Desta, in alcuni, una certa sorpresa, vera o fasulla che sia, l’avanzata del partito del gen. Vannacci. Il quale non raccoglie solo canagliesche nostalgie, ma anche un disagio vero, che sale in superficie da una parte non trascurabile della società. Il motivo principale della sua ascesa è dato, com’è risaputo, dalla questione dell’immigrazione, della quale in Italia stiamo assaporando solo l’antipasto. È un saliente sul quale finora le arrampicate politiche, nonché le iniziative governative, hanno deluso e fallito.
A seconda da come si allineeranno i pianeti da qui alle elezioni politiche, ossia a seconda dell’atteggiamento prevalente dei media, dunque di chi li comanda, il partito di Vannacci potrà sfiorare o anche raggiungere il 10 per cento dei voti, raccattando consenso anche nell’enorme bacino dell’astensione. Ma anche rimanendo attorno al 6 per cento, come dicono oggi i sondaggi, il partito del generale sarà indispensabile alla destra per vincere. Dunque, in entrambi i casi, sarà Vannacci l’ago della bilancia delle prossime elezioni.
Salvo sorprese a sinistra, dove può sempre apparire un Masaniello a scompaginare le carte. Una sinistra interessata a ben altro che alle questioni sociali, verso le quali non ha alcuna proposta, tantomeno delle proposte convincenti. Del resto è così in tutta Europa: la sinistra affonda dove l’ideologia libero-scambista ha mostrato la sua contraddizione fondamentale.
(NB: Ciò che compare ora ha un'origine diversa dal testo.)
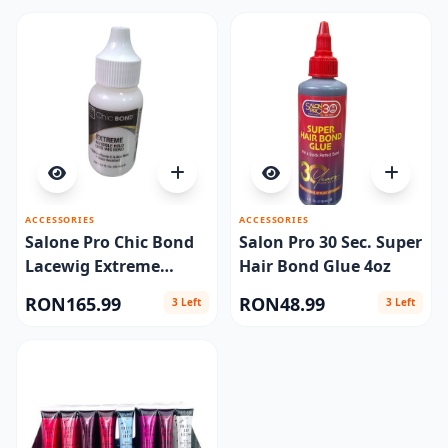
ACCESSORIES
ACCESSORIES
Salone Pro Chic Bond
Salon Pro 30 Sec. Super
Lacewig Extreme
Hair Bond Glue 4oz
1.15oz
RON165.99
RON48.99
3 Left
3 Left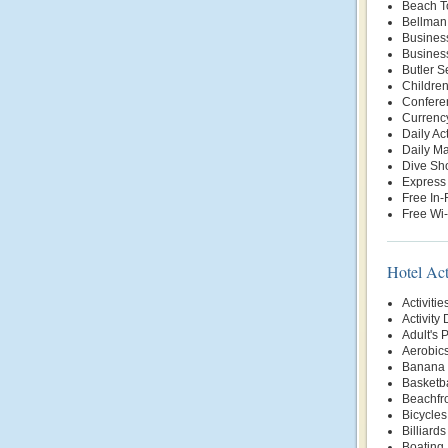
Beach T
Bellman
Busines
Busines
Butler S
Childre
Conferen
Currenc
Daily Ac
Daily Ma
Dive Sh
Express
Free In
Free Wi-
Hotel Act
Activitie
Activity
Adult's 
Aerobic
Banana 
Basketba
Beachfr
Bicycles
Billiards
Boating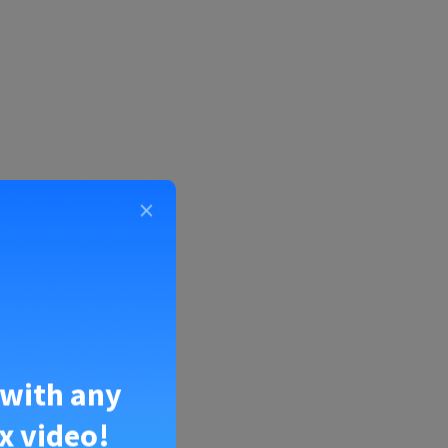
×
the numbers
 with any
x video!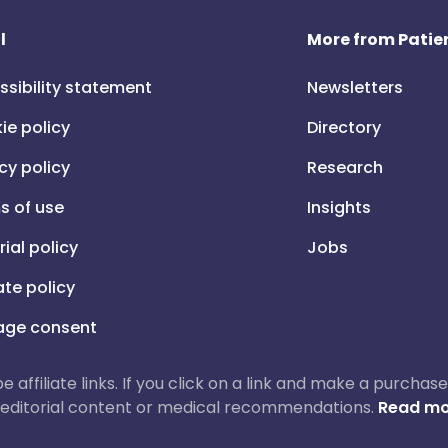
l
More from Patien
ssibility statement
Newsletters
ie policy
Directory
cy policy
Research
s of use
Insights
rial policy
Jobs
iate policy
ge consent
 be affiliate links. If you click on a link and make a purch
ur editorial content or medical recommendations.
Read mo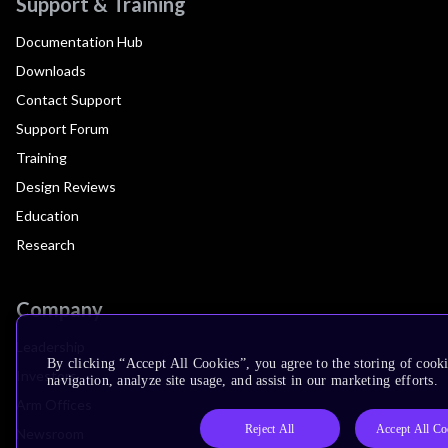
Support & Training
Documentation Hub
Downloads
Contact Support
Support Forum
Training
Design Reviews
Education
Research
Company
Leadership
By clicking “Accept All Cookies”, you agree to the storing of cooki
Investors
navigation, analyze site usage, and assist in our marketing efforts.
Arm Offices
Reject All
Accept All Co
Newsroom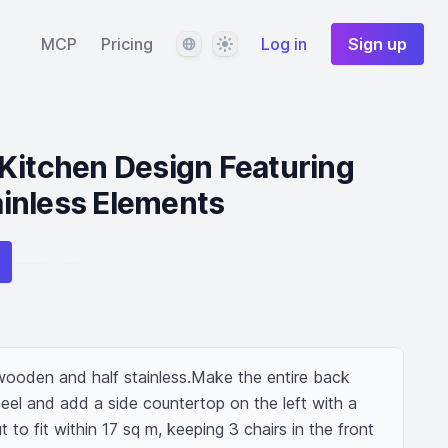
Language
Theme
MCP
Pricing
Log in
Sign up
Kitchen Design Featuring
inless Elements
wooden and half stainless.Make the entire back 
eel and add a side countertop on the left with a 
t to fit within 17 sq m, keeping 3 chairs in the front 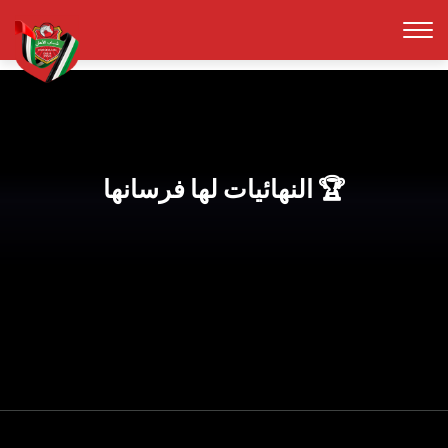
النهائيات لها فرسانها 🏆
Che è alla base del marasma internazionale attuale (a prescindere da Trump): non appena le misure di protezionismo vengono ridotte, le economie nazionali si destabilizzano, le loro capacità produttive si indeboliscono e si profila una crisi nei rapporti economici.
Non ci voleva chissà quale dottrina per scoprire che il libero scambio è un’ideologia semplicistica. Secondo i suoi dotti propagandisti basta abbassare tutte le barriere e tutto andrà bene. La sinistra, vale a dire le supposte élite intellettuali, vista l’insostenibilità del suo becero riformismo (non puoi al contempo servire il popolo e il capitale), si è buttata tra le braccia (e tra le cosce) dei padroni del mondo. A far loro un ricco pompino.